■ About this exercise:
Transcribe exactly, leaving out pictures, the lines from the one that holds "pyautogui.click(x=<x>, y=<y>)" through the end of the data below, including both end lines and no others.
_ _ _
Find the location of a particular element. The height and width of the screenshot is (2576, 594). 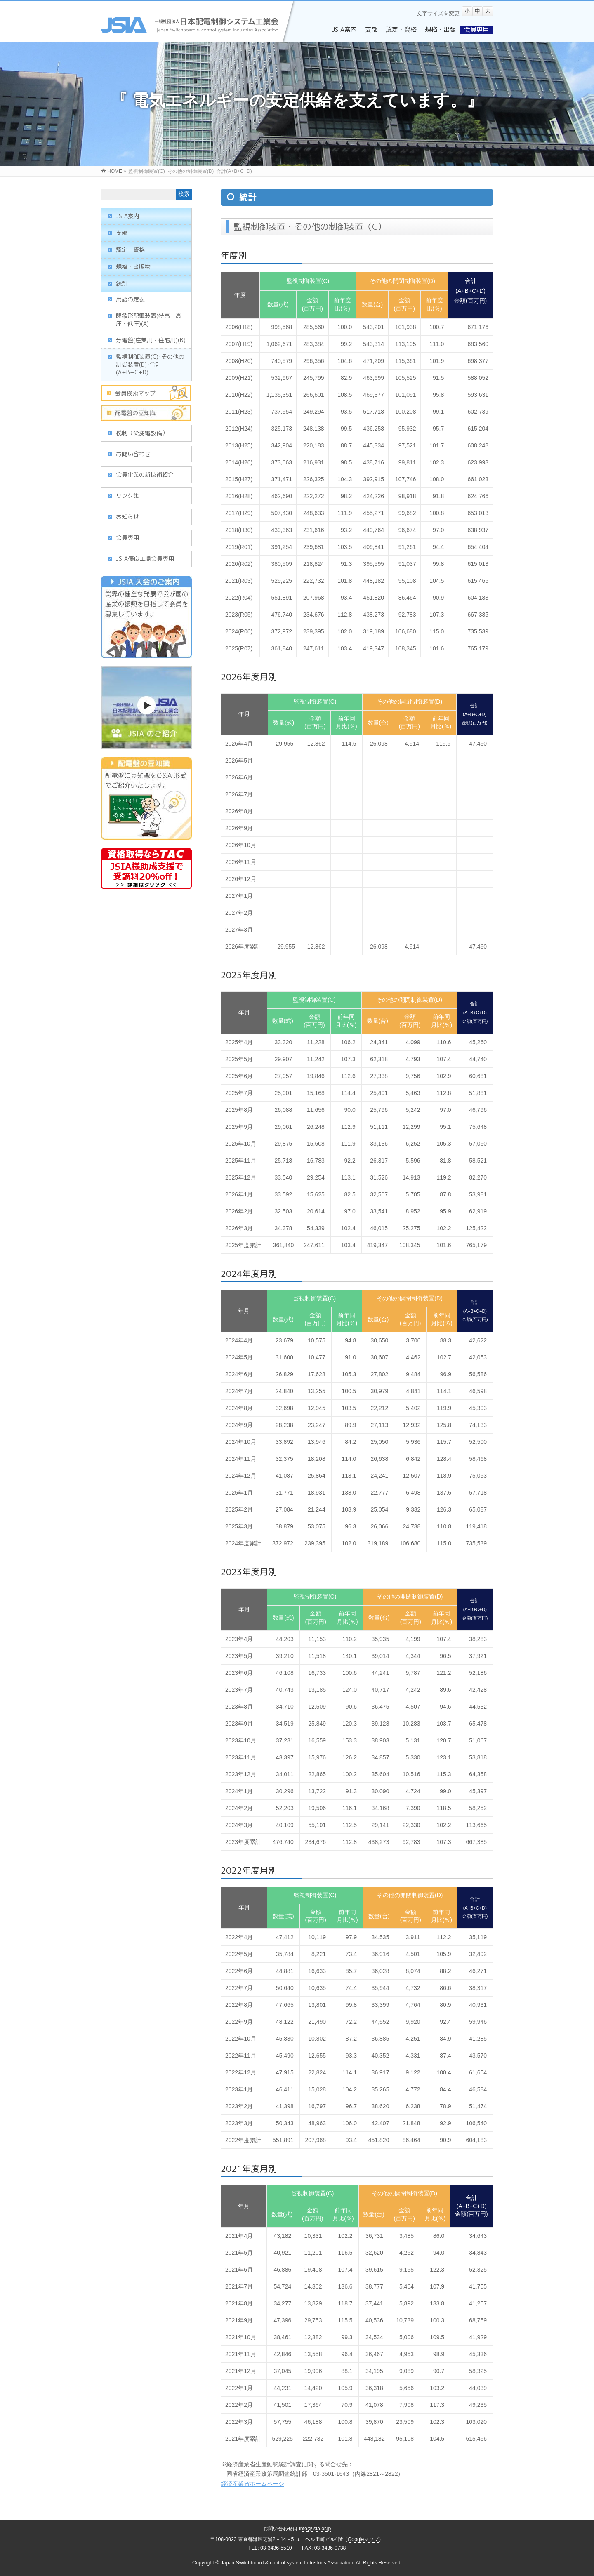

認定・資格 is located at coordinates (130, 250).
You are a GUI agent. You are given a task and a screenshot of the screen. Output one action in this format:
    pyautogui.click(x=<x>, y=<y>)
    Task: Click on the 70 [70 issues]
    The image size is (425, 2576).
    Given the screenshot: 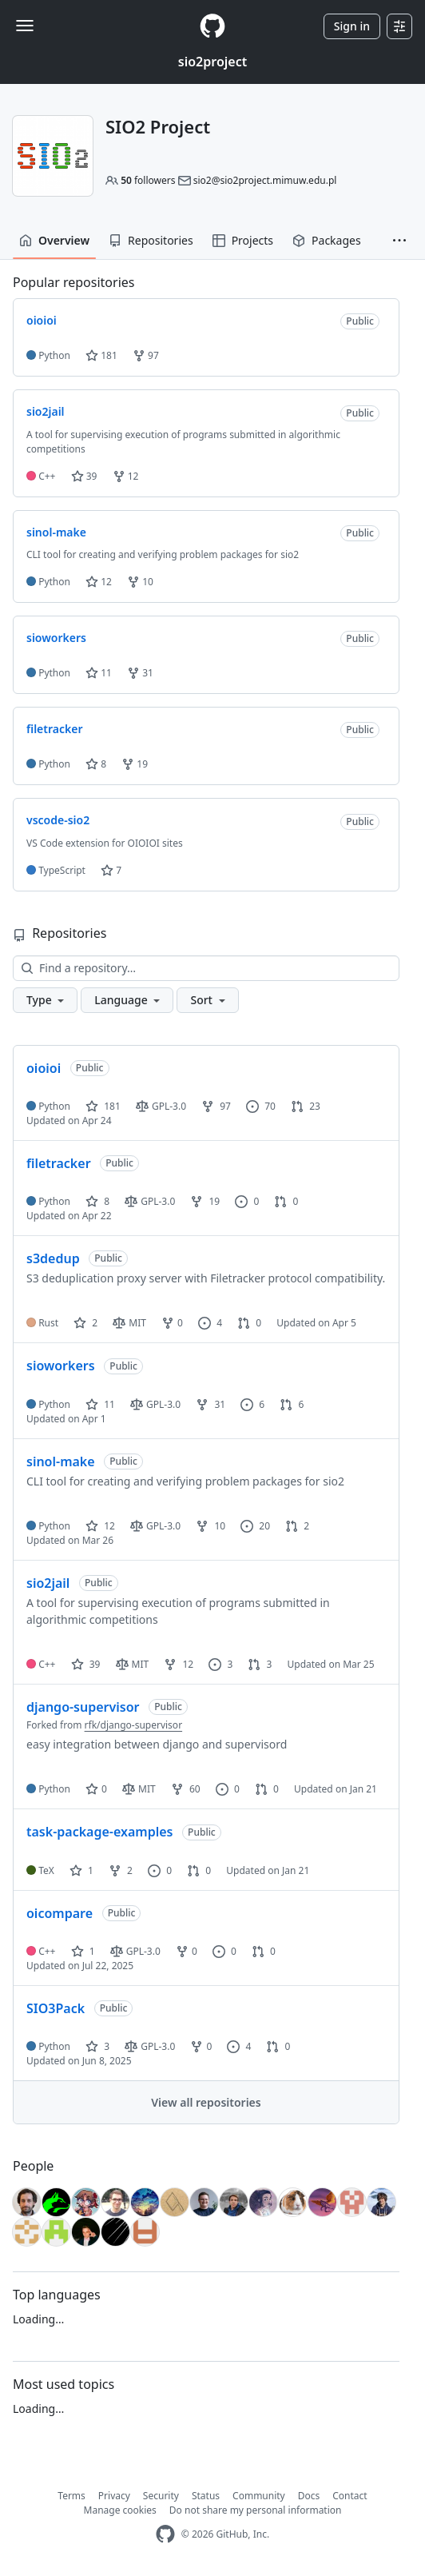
_ _ _
■ Response area:
    pyautogui.click(x=<x>, y=<y>)
    Task: Click on the 70 [70 issues]
    The image size is (425, 2576).
    Given the screenshot: 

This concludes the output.